[Start of section]

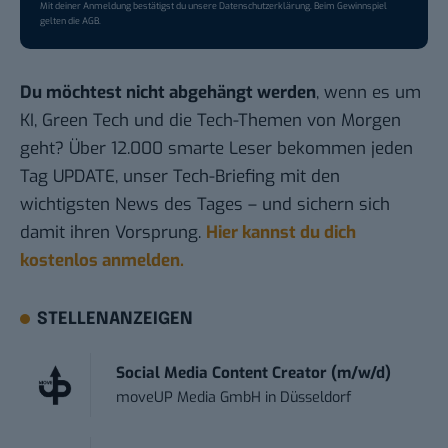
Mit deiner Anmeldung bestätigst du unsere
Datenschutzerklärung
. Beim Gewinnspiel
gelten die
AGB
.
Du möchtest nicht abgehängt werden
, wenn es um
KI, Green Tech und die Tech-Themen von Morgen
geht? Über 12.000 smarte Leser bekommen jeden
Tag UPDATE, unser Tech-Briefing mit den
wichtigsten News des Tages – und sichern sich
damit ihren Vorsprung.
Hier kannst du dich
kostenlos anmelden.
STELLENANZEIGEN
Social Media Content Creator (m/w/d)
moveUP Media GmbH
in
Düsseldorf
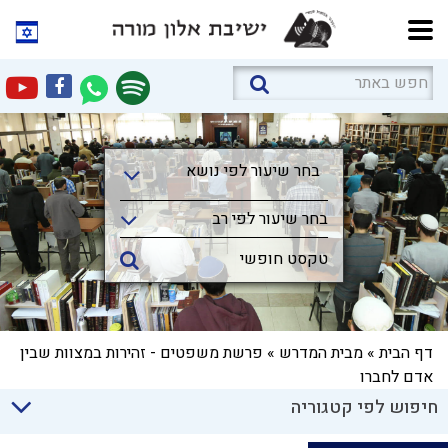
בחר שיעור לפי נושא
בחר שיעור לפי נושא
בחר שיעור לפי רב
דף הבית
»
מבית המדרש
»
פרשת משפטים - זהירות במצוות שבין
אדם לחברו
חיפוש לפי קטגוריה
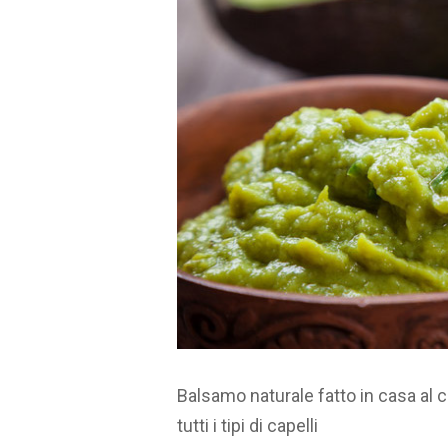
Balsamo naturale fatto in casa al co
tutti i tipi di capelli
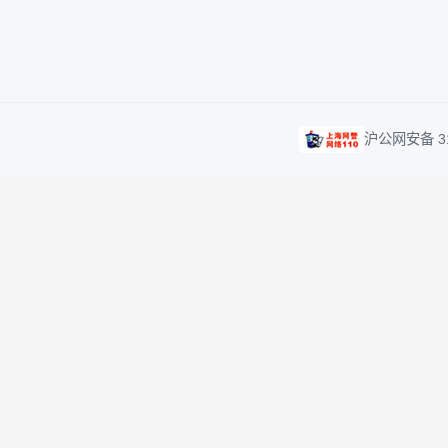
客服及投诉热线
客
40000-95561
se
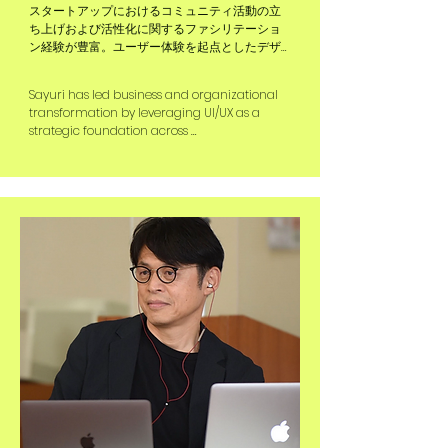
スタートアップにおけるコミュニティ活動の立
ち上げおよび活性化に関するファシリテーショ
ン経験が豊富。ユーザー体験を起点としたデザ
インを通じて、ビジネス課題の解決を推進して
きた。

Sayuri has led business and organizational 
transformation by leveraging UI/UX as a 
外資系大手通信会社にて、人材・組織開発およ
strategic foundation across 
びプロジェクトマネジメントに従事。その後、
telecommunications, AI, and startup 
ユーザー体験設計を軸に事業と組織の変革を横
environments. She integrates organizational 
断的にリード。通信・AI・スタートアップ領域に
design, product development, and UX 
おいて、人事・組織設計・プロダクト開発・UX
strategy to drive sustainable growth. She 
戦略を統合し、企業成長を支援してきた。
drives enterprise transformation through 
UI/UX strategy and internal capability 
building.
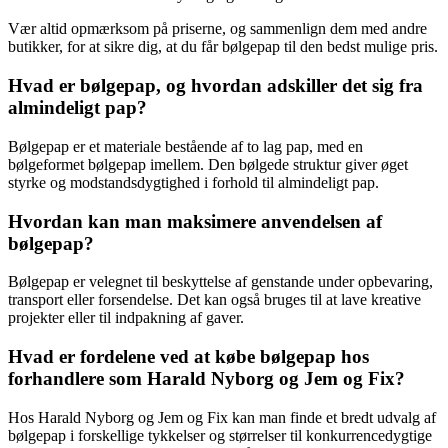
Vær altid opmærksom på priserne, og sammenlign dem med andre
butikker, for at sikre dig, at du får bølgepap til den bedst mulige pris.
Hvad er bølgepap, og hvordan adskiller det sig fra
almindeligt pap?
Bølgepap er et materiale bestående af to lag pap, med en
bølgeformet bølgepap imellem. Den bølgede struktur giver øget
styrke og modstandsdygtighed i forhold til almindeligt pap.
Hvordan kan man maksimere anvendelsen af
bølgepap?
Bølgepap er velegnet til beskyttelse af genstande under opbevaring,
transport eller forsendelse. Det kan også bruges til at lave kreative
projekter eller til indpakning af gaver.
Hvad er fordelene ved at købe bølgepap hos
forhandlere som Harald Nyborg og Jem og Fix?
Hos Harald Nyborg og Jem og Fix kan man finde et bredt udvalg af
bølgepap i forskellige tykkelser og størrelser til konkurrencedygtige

[End of section]

TASK DESCRIPTION:
Quote everything in the listing above exactly; pictures are the only thing to omit.

SOLUTION:
Mit deiner Anmeldung bestätigst du unsere
Datenschutzerklärung
. Beim Gewinnspiel
gelten die
AGB
.
Du möchtest nicht abgehängt werden
, wenn es um
KI, Green Tech und die Tech-Themen von Morgen
geht? Über 12.000 smarte Leser bekommen jeden
Tag UPDATE, unser Tech-Briefing mit den
wichtigsten News des Tages – und sichern sich
damit ihren Vorsprung.
Hier kannst du dich
kostenlos anmelden.
STELLENANZEIGEN
Social Media Content Creator (m/w/d)
moveUP Media GmbH
in
Düsseldorf
בחר שיעור לפי נושא
בחר שיעור לפי נושא
בחר שיעור לפי רב
דף הבית
»
מבית המדרש
»
פרשת משפטים - זהירות במצוות שבין
אדם לחברו
חיפוש לפי קטגוריה
Balsamo naturale fatto in casa al co
tutti i tipi di capelli
客服及投诉热线
客
40000-95561
se
スタートアップにおけるコミュニティ活動の立
ち上げおよび活性化に関するファシリテーショ
ン経験が豊富。ユーザー体験を起点としたデザ
インを通じて、ビジネス課題の解決を推進して
きた。

Sayuri has led business and organizational 
transformation by leveraging UI/UX as a 
外資系大手通信会社にて、人材・組織開発およ
strategic foundation across 
びプロジェクトマネジメントに従事。その後、
telecommunications, AI, and startup 
ユーザー体験設計を軸に事業と組織の変革を横
environments. She integrates organizational 
断的にリード。通信・AI・スタートアップ領域に
design, product development, and UX 
おいて、人事・組織設計・プロダクト開発・UX
strategy to drive sustainable growth. She 
戦略を統合し、企業成長を支援してきた。
drives enterprise transformation through 
UI/UX strategy and internal capability 
building.
Vær altid opmærksom på priserne, og sammenlign dem med andre
butikker, for at sikre dig, at du får bølgepap til den bedst mulige pris.
Hvad er bølgepap, og hvordan adskiller det sig fra
almindeligt pap?
Bølgepap er et materiale bestående af to lag pap, med en
bølgeformet bølgepap imellem. Den bølgede struktur giver øget
styrke og modstandsdygtighed i forhold til almindeligt pap.
Hvordan kan man maksimere anvendelsen af
bølgepap?
Bølgepap er velegnet til beskyttelse af genstande under opbevaring,
transport eller forsendelse. Det kan også bruges til at lave kreative
projekter eller til indpakning af gaver.
Hvad er fordelene ved at købe bølgepap hos
forhandlere som Harald Nyborg og Jem og Fix?
Hos Harald Nyborg og Jem og Fix kan man finde et bredt udvalg af
bølgepap i forskellige tykkelser og størrelser til konkurrencedygtige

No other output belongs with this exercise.